Les aménagements demandés par la CFDT et la CFTC. Les deux syndicats sont, eux, prêt à négocier, mais ils ont posé leurs conditions : la suppression du barème prud’homale, une autre réforme du licenciement économique et des aménagements sur les nouvelles libertés accordées à l’employeur en termes de temps du travail. "Nous avons été écoutés, il nous a été dit que la porte était ouverte au dialogue, que des choses pouvaient évoluer, qu'il y avait des espaces. Mais il ne nous a pas été donné de réponses parce que les auditions ne sont pas terminées", a prévenu Laurent Berger.
• Sur les indemnités prud’homales. Le gouvernement souhaite instaurer un barème pour qu’un employeur sache ce qu’il risque de payer s’il licencie en dehors des règles ? Pour la CFDT, il en est hors de question. Soi ce barème devient indicatif – et non plus obligatoire -, soit il faut le revoir. Le gouvernement serait prêt à y ajouter un nouvel étage pour qu’il prenne mieux en compte la situation des employés ayant une importante ancienneté. Reste à savoir si cela suffira pour la CFDT.
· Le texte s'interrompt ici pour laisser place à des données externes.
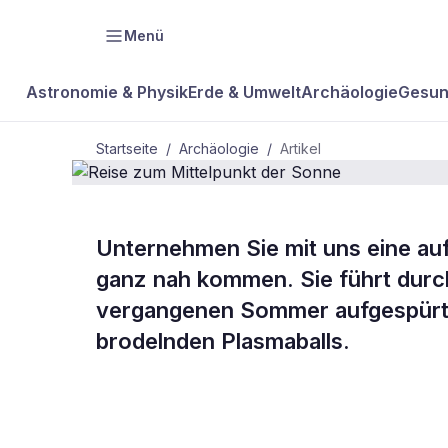
Menü
Astronomie & Physik
Erde & Umwelt
Archäologie
Gesun
Startseite
/
Archäologie
/
Artikel
ARCHÄOLOGIE
Unternehmen Sie mit uns eine auf
Reise zum M
ganz nah kommen. Sie führt durch
vergangenen Sommer aufgespürt h
Sonne
brodelnden Plasmaballs.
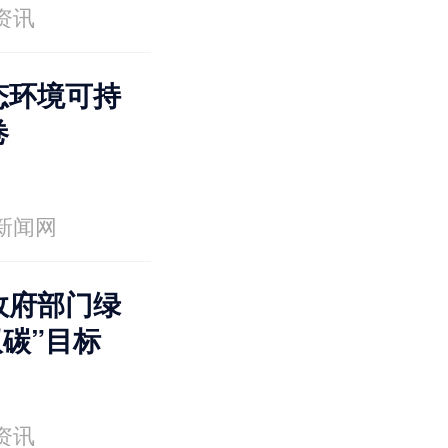
资讯
态环境可持
卷
新闻网
政府部门绿
双碳”目标
资讯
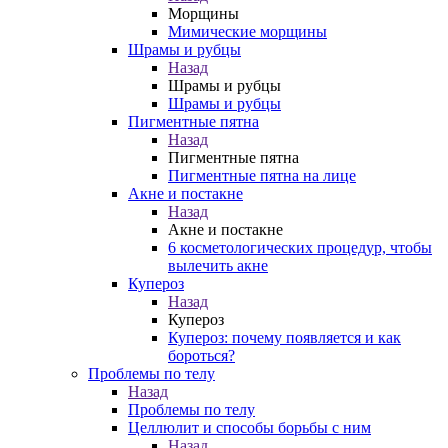
Морщины
Мимические морщины
Шрамы и рубцы
Назад
Шрамы и рубцы
Шрамы и рубцы
Пигментные пятна
Назад
Пигментные пятна
Пигментные пятна на лице
Акне и постакне
Назад
Акне и постакне
6 косметологических процедур, чтобы
вылечить акне
Купероз
Назад
Купероз
Купероз: почему появляется и как
бороться?
Проблемы по телу
Назад
Проблемы по телу
Целлюлит и способы борьбы с ним
Назад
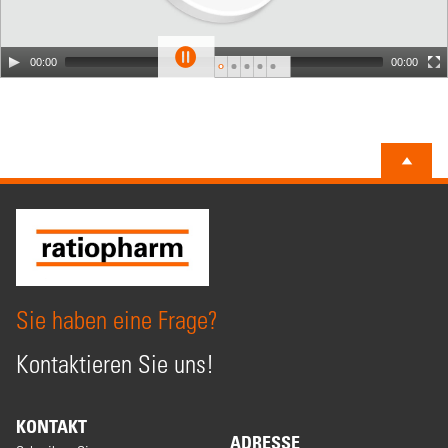
00:00
00:00
Sie haben eine Frage?
Kontaktieren Sie uns!
KONTAKT
ADRESSE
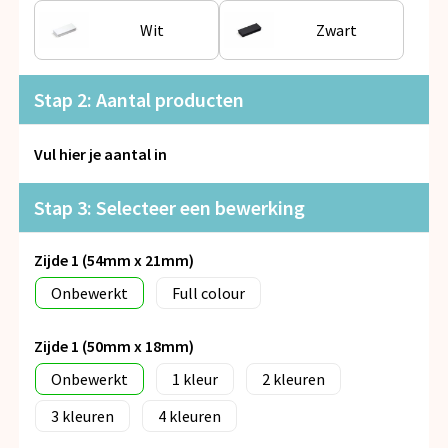
Snoepgoed
Wit
Zwart
Spellen voor binnen en buiten
Stap 2: Aantal producten
Veiligheid, Auto en Fiets
Vul hier je aantal in
Vrije tijd en Strand
Stap 3: Selecteer een bewerking
Anti-stress
Zijde 1 (54mm x 21mm)
Onbewerkt
Full colour
Zijde 1 (50mm x 18mm)
Onbewerkt
1
2
3
4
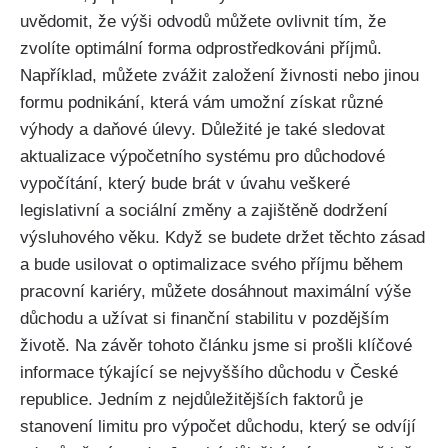
uvědomit, že výši odvodů můžete ovlivnit tím, že
zvolíte optimální forma odprostředkováni příjmů.
Například, můžete zvážit založení živnosti nebo jinou
formu podnikání, která vám umožní získat různé
výhody a daňové úlevy. Důležité je také sledovat
aktualizace výpočetního systému pro důchodové
vypočítání, který bude brát v úvahu veškeré
legislativní a sociální změny a zajištěně dodržení
výsluhového věku. Když se budete držet těchto zásad
a bude usilovat o optimalizace svého příjmu během
pracovní kariéry, můžete dosáhnout maximální výše
důchodu a užívat si finanční stabilitu v pozdějším
životě. Na závěr tohoto článku jsme si prošli klíčové
informace týkající se nejvyššího důchodu v České
republice. Jedním z nejdůležitějších faktorů je
stanovení limitu pro výpočet důchodu, který se odvíjí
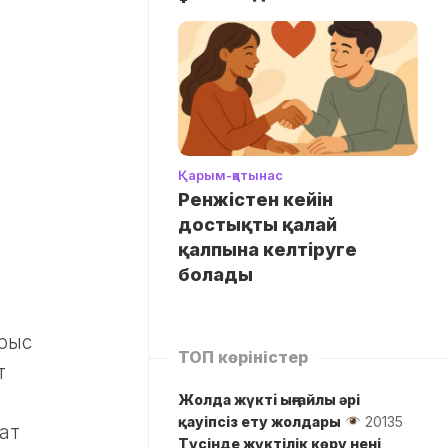
Қарым-қатынас
Ренжістен кейін
достықты қалай
қалпына келтіруге
болады
ұрыс
ТОП көріністер
т
Жолда жүктi ыңғайлы әрі
қауіпсіз ету жолдары
20135
ат
Түсінде жүктілік көру нені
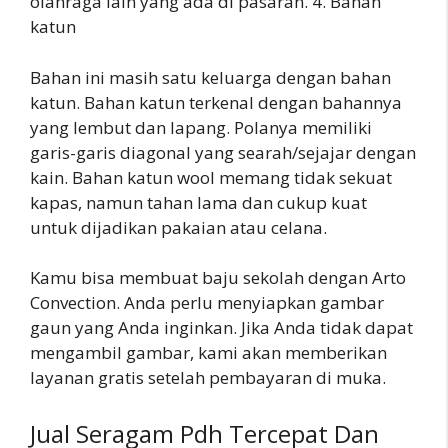
olahraga lain yang ada di pasaran. 4. Bahan
katun
Bahan ini masih satu keluarga dengan bahan
katun. Bahan katun terkenal dengan bahannya
yang lembut dan lapang. Polanya memiliki
garis-garis diagonal yang searah/sejajar dengan
kain. Bahan katun wool memang tidak sekuat
kapas, namun tahan lama dan cukup kuat
untuk dijadikan pakaian atau celana.
Kamu bisa membuat baju sekolah dengan Arto
Convection. Anda perlu menyiapkan gambar
gaun yang Anda inginkan. Jika Anda tidak dapat
mengambil gambar, kami akan memberikan
layanan gratis setelah pembayaran di muka.
Jual Seragam Pdh Tercepat Dan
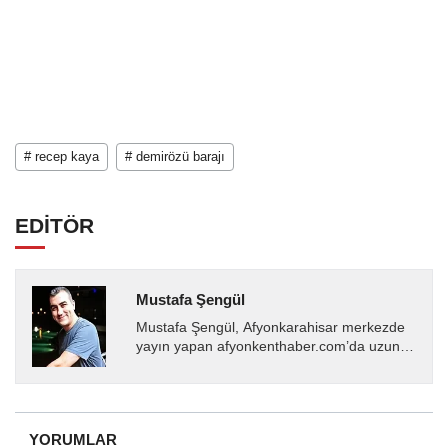
# recep kaya
# demirözü barajı
EDİTÖR
Mustafa Şengül
Mustafa Şengül, Afyonkarahisar merkezde
yayın yapan afyonkenthaber.com’da uzun
yıllardır yerel internet medyasında görev
almakta, haber akışı...
YORUMLAR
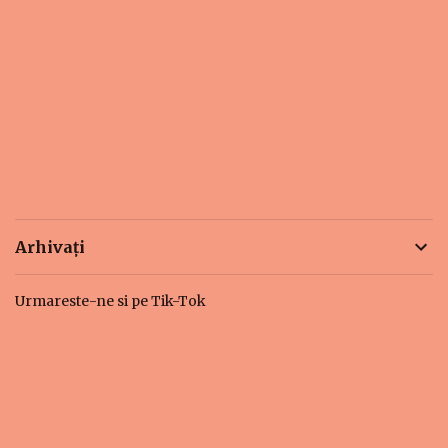
Arhivați
Urmareste-ne si pe Tik-Tok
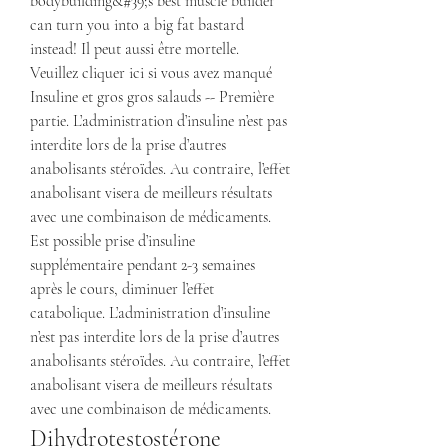
bodybuilding&#39;s best muscle builder 
can turn you into a big fat bastard 
instead! Il peut aussi être mortelle. 
Veuillez cliquer ici si vous avez manqué 
Insuline et gros gros salauds -- Première 
partie. L’administration d’insuline n’est pas 
interdite lors de la prise d’autres 
anabolisants stéroïdes. Au contraire, l’effet 
anabolisant visera de meilleurs résultats 
avec une combinaison de médicaments. 
Est possible prise d’insuline 
supplémentaire pendant 2-3 semaines 
après le cours, diminuer l’effet 
catabolique. L’administration d’insuline 
n’est pas interdite lors de la prise d’autres 
anabolisants stéroïdes. Au contraire, l’effet 
anabolisant visera de meilleurs résultats 
avec une combinaison de médicaments. 
Dihydrotestostérone 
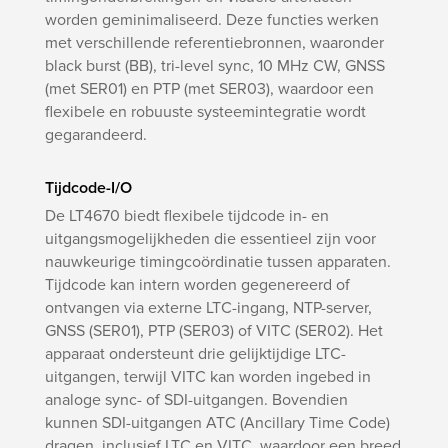
worden geminimaliseerd. Deze functies werken
met verschillende referentiebronnen, waaronder
black burst (BB), tri-level sync, 10 MHz CW, GNSS
(met SER01) en PTP (met SER03), waardoor een
flexibele en robuuste systeemintegratie wordt
gegarandeerd.
Tijdcode-I/O
De LT4670 biedt flexibele tijdcode in- en
uitgangsmogelijkheden die essentieel zijn voor
nauwkeurige timingcoördinatie tussen apparaten.
Tijdcode kan intern worden gegenereerd of
ontvangen via externe LTC-ingang, NTP-server,
GNSS (SER01), PTP (SER03) of VITC (SER02). Het
apparaat ondersteunt drie gelijktijdige LTC-
uitgangen, terwijl VITC kan worden ingebed in
analoge sync- of SDI-uitgangen. Bovendien
kunnen SDI-uitgangen ATC (Ancillary Time Code)
dragen, inclusief LTC en VITC, waardoor een breed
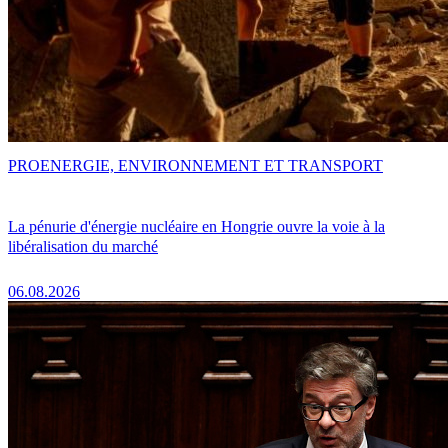
PRO
ENERGIE, ENVIRONNEMENT ET TRANSPORT
La pénurie d'énergie nucléaire en Hongrie ouvre la voie à la
libéralisation du marché
06.08.2026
• Sur le licenciement économique. Aujourd'hui, une filiale installée en France ne peut pas être considérée comme en difficultés, et donc procéder à des licenciements économiques, si sa maison-mère et le reste du groupe se portent bien. Avec la loi El Khomri, seule l'activité en France serait prise en compte, un changement de périmètre dont les multinationales pourraient profiter pour mener un dumping social. Les syndicats réformistes demandent à minima que l’état de santé d’une entreprise soit jugé à l’échelle européenne. Les négociations sont visiblement en cours : "il y a une ouverture" mais "on ne sait pas où seront les curseurs", a déclaré lundi Philippe Louis, président de la CFTC.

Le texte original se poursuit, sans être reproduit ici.